> Supplied material
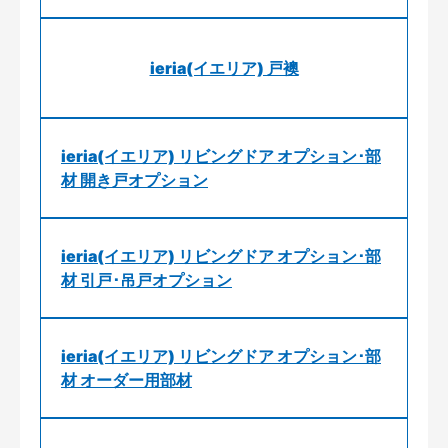
ieria(イエリア) 戸襖
ieria(イエリア) リビングドア オプション･部
材 開き戸オプション
ieria(イエリア) リビングドア オプション･部
材 引戸･吊戸オプション
ieria(イエリア) リビングドア オプション･部
材 オーダー用部材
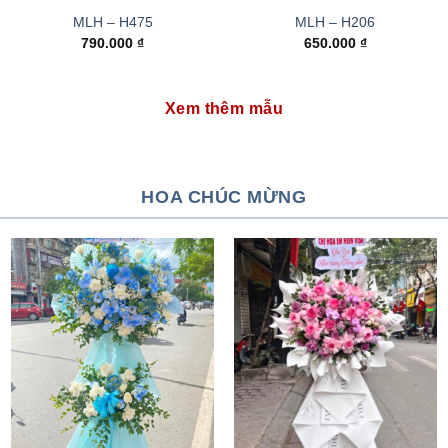
MLH – H475
MLH – H206
790.000
₫
650.000
₫
Xem thêm mẫu
HOA CHÚC MỪNG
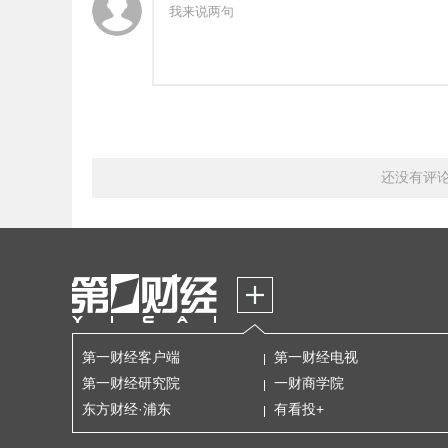
还没有评
第一财经客户端
第一财经电视
第一财经研究院
一财商学院
东方财经·浦东
有看投+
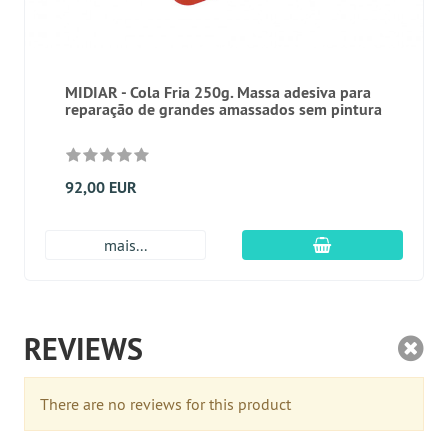
MIDIAR - Cola Fria 250g. Massa adesiva para
reparação de grandes amassados sem pintura
92,00 EUR
Adicionar ao carr
mais...
REVIEWS
There are no reviews for this product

> To do
Write out each entry exactly as given, omitting any picture.

> Task solution
ieria(イエリア) 戸襖
ieria(イエリア) リビングドア オプション･部
材 開き戸オプション
ieria(イエリア) リビングドア オプション･部
材 引戸･吊戸オプション
ieria(イエリア) リビングドア オプション･部
材 オーダー用部材
MLH – H475
MLH – H206
790.000
₫
650.000
₫
Xem thêm mẫu
HOA CHÚC MỪNG
还没有评
第一财经客户端
第一财经电视
第一财经研究院
一财商学院
东方财经·浦东
有看投+
MIDIAR - Cola Fria 250g. Massa adesiva para
reparação de grandes amassados sem pintura
92,00 EUR
Adicionar ao carr
mais...
REVIEWS
There are no reviews for this product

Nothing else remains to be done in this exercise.